REQUIREMENT: When copying the data below, keep only the lines from the one with "contacto@italpisos.com.ec" through the one with "Mercedes Benz trong việc tạo ra những chiếc", word for word, and skip the pictures.
↓
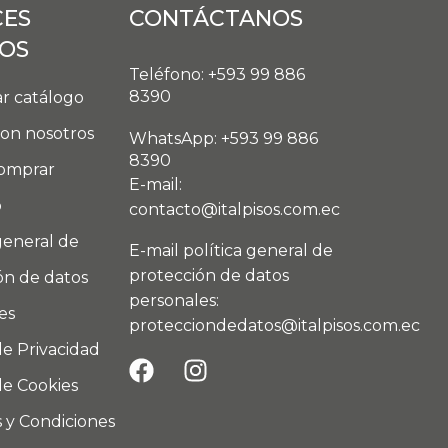
CES
CONTÁCTANOS
DOS
Teléfono: +593 99 886
8390
r catálogo
con nosotros
WhatsApp: +593 99 886
8390
omprar
E-mail:
o
contacto@italpisos.com.ec
general de
E-mail política general de
protección de datos
ón de datos
personales:
es
protecciondedatos@italpisos.com.ec
de Privacidad
de Cookies
 y Condiciones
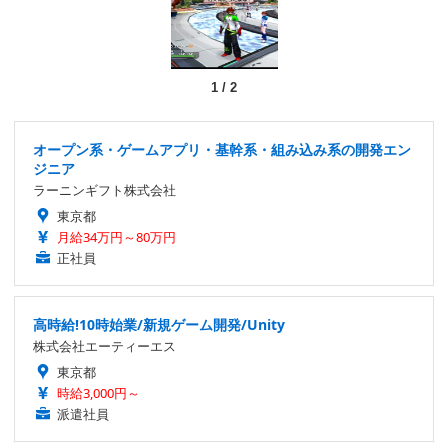
1
/
2
オープン系・ゲームアプリ・基幹系・組み込み系の開発エン
ジニア
ラーニンギフト株式会社
東京都
月給34万円～80万円
正社員
高時給!10時始業/新規ゲーム開発/Unity
株式会社エーティーエス
東京都
時給3,000円～
派遣社員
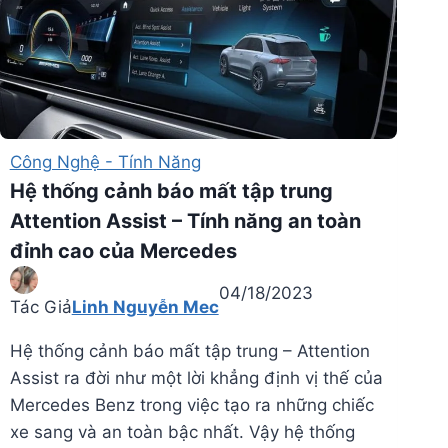
Công Nghệ - Tính Năng
Hệ thống cảnh báo mất tập trung
Attention Assist – Tính năng an toàn
đỉnh cao của Mercedes
04/18/2023
Tác Giả
Linh Nguyễn Mec
Hệ thống cảnh báo mất tập trung – Attention
Assist ra đời như một lời khẳng định vị thế của
Mercedes Benz trong việc tạo ra những chiếc
xe sang và an toàn bậc nhất. Vậy hệ thống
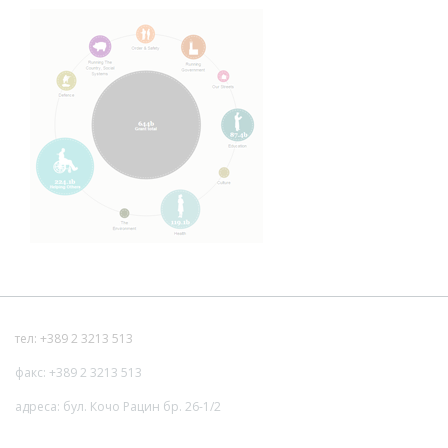
тел: +389 2 3213 513
факс: +389 2 3213 513
адреса: бул. Кочо Рацин бр. 26-1/2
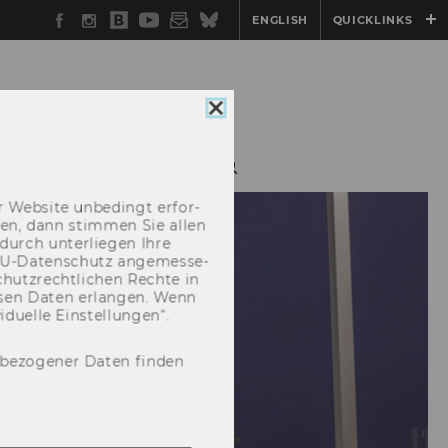
Facebook
Instagram
WU
YouTube
Newsletter
Bluesky
ENGLISH
QUICKLINKS
Blog
Cookie
Consent
schließen
 Web­site un­be­dingt er­for­
­cken, dann stim­men Sie allen
durch un­ter­lie­gen Ihre
EU-​Datenschutz an­ge­mes­se­
hutz­recht­li­chen Rech­te in
­sen Daten er­lan­gen. Wenn
u­el­le Ein­stel­lun­gen“.
nbezogener Daten finden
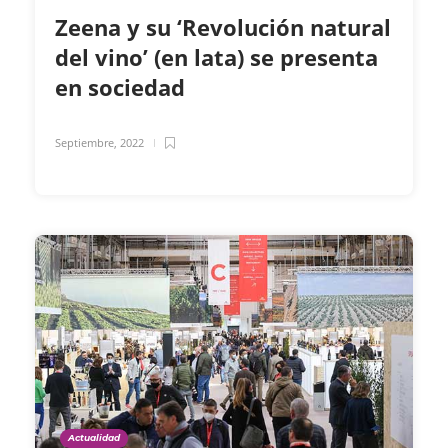
Zeena y su ‘Revolución natural
del vino’ (en lata) se presenta
en sociedad
Septiembre, 2022
Actualidad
↑
ANSWER TO THIS PROBLEM:
contacto@italpisos.com.ec
general de
E-mail política general de
protección de datos
ón de datos
personales:
es
protecciondedatos@italpisos.com.ec
de Privacidad
de Cookies
 y Condiciones
1
/
2
オープン系・ゲームアプリ・基幹系・組み込み系の開発エン
ジニア
ラーニンギフト株式会社
東京都
月給34万円～80万円
正社員
高時給!10時始業/新規ゲーム開発/Unity
株式会社エーティーエス
東京都
時給3,000円～
派遣社員
Công Nghệ - Tính Năng
Hệ thống cảnh báo mất tập trung
Attention Assist – Tính năng an toàn
đỉnh cao của Mercedes
04/18/2023
Tác Giả
Linh Nguyễn Mec
Hệ thống cảnh báo mất tập trung – Attention
Assist ra đời như một lời khẳng định vị thế của
Mercedes Benz trong việc tạo ra những chiếc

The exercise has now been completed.